For months they fought him tooth and nail, and it was obvious that Delia had no say with a considerable weighty wing of the party. The bloodletting was made in public too.

There were casualties on both sides in what became internecine warfare, and the war was not only disloyal, it was also vicious. It was the Nationalist Party that suffered the worst.

Why the war was launched remains a mystery to me. Perhaps Busuttil resigned the party leadership after the thrashing he got in the 2017 general election in the hope he would be asked to stay on. Or perhaps he genuinely felt that Delia could not be good for the party as its leader, carrying baggage as he did, which was heavy ammunition for the Labour Party to use.

But Delia had been elected by the party organs and I do not know that Busuttil did anything to chastise them for it. If he did, he did so in private, unlike what he did against his leader.

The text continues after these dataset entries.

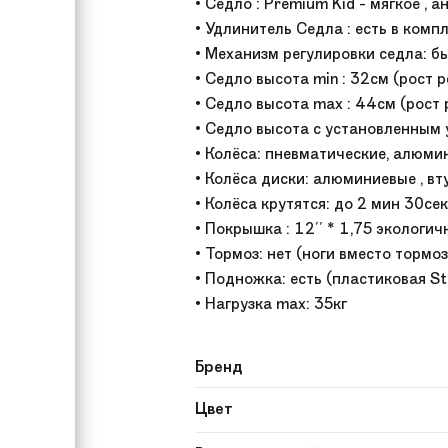
• Седло : Premium Kid - мягкое ,
• Удлинитель Седла : есть в комп
• Механизм регулировки седла: 
• Седло высота min : 32см (рост 
• Седло высота max : 44см (рост
• Седло высота с установленным 
• Колёса: пневматические, алюми
• Колёса диски: алюминиевые , 
• Колёса крутятся: до 2 мин 30с
• Покрышка : 12'' * 1,75 экологич
• Тормоз: нет (ноги вместо тормоз
• Подножка: есть (пластиковая St
• Нагрузка max: 35кг
Бренд
Цвет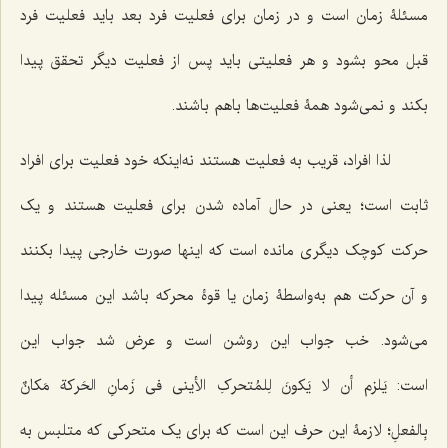
مسئلۀ زمان است و در زمان برای فعلیت فرد بعد باید فعلیت فرد
قبل محو بشود و هر فعلیتی باید پس از فعلیت دیگر تحقق پیدا
بکند و نمی‌شود همۀ فعلیت‌ها باهم باشند.
لذا افراد، قریب به فعلیت هستند نه‌اینکه خود فعلیت برای افراد
ثابت است؛ یعنی در حال آماده شدن برای فعلیت هستند و یک
حرکت کوچک دیگری مانده است که اینها صورت خارجی پیدا بکنند
و آن حرکت هم به‌واسطۀ زمان یا قوۀ محرکه‌‌ باشد این مسئله پیدا
می‌شود. خب جواب این روشن است و عرض شد جواب این
است:
یَلزم أن لا یَکونَ لِلمُتحرکِ الأینی فی زَمانِ الحَرکة مَکانٌ
بِالفعلِ؛
لازمۀ این حرف این است که برای یک متحرکی که متلبس به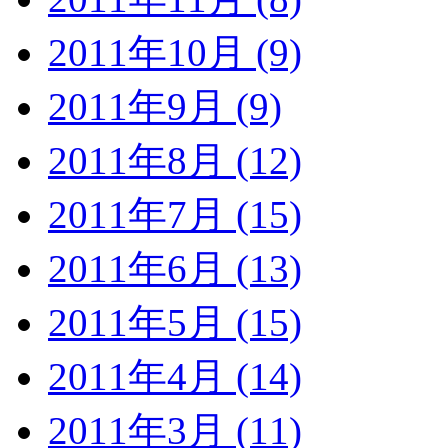
2011年10月 (9)
2011年9月 (9)
2011年8月 (12)
2011年7月 (15)
2011年6月 (13)
2011年5月 (15)
2011年4月 (14)
2011年3月 (11)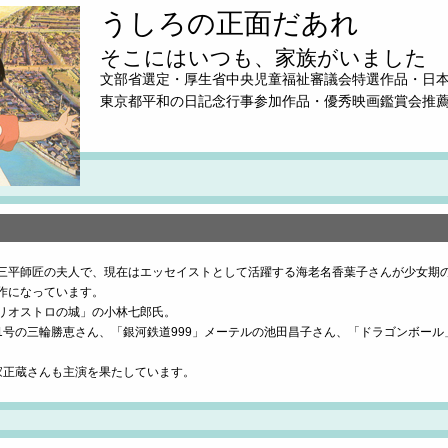
うしろの正面だあれ
そこにはいつも、家族がいました
文部省選定・厚生省中央児童福祉審議会特選作品・日本P
東京都平和の日記念行事参加作品・優秀映画鑑賞会推
三平師匠の夫人で、現在はエッセイストとして活躍する海老名香葉子さんが少女期
作になっています。
リオストロの城」の小林七郎氏。
1号の三輪勝恵さん、「銀河鉄道999」メーテルの池田昌子さん、「ドラゴンボー
家正蔵さんも主演を果たしています。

Simon Busuttil seems to have huge firepower at his disposal

Mind you, I have no insiders in the PN to feed me information.

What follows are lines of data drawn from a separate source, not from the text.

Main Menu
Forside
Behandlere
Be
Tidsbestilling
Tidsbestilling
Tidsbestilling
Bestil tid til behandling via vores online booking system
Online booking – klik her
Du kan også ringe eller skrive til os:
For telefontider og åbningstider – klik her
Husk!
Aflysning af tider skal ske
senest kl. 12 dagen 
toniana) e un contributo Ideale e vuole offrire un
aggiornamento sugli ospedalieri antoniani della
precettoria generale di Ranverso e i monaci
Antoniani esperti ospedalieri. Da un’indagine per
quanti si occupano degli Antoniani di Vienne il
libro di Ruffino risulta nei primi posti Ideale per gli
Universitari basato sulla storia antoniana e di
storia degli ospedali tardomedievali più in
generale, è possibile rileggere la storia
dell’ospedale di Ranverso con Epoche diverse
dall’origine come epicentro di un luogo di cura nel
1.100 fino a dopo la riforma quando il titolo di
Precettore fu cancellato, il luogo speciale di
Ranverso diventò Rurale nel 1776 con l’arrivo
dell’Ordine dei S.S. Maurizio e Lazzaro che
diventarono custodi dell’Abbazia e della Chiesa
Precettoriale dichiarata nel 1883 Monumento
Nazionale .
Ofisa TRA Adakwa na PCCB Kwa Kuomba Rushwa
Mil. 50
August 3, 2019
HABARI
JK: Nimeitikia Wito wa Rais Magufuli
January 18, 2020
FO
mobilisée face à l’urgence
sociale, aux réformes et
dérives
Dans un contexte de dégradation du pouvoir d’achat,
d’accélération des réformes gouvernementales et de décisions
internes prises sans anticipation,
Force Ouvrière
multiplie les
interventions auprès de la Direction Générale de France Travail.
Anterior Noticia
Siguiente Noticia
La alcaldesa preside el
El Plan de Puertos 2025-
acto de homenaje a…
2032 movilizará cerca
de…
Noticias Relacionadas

Delia must go, of course. He has not cleared his name of the charges laid against him by the scurrilous blogger that was. But it seems he has said he intends to plod on as leader, so I do not think there will be any burying of the hatchet. If anything, the warring may get worse.

Lately, there has been a ceasefire – at least I was not hearing any thunder. I imagine that was for the run-up to the European and local elections. Which shows how devious Busuttil can be. But if Delia sticks to his guns and remains leader, I think the lull in the warring will break down and it will thunder again.

Delia has shown himself to be a weak leader, as proved when he accepted Busuttil’s defiance of him when the former leader did not suspend himself from the parliamentary group as he was told to do on the conclusion of the Egrant inquiry. But maybe now, his electoral fortunes having been scuppered by Busuttil, so that he lost more ground against the Labour Party, Delia aims to thwart any plan Busuttil may have to have him replaced as leader.

Busuttil seems to have huge firepower at his disposal. That both former prime ministers Eddie Fenech Adami and Lawrence Gonzi never said anything about the claws that were tearing the Nationalist Party apart with Delia as leader, indicates to me that they agreed with what Busuttil had been doing.

And my thinking was strengthened when I saw the page one advert for the European Parliament election that the detestable David Casa had in this newspaper last week, showing him with both the two former prime ministers and Busuttil, and with Delia not in the picture.

The insult to Delia could not have been more obvious. I don’t need you, Casa seemed to be telling Delia. Casa’s re-election must have hurt, the party grass roots did not stand up for their leader.

In accepting to appear in such a photo Gonzi and Fenech Adami seemed to be aligning themselves against Delia, unless of course if Delia did not want to be seen with them. But is that likely?

Roger Mifsud is a retired journalist.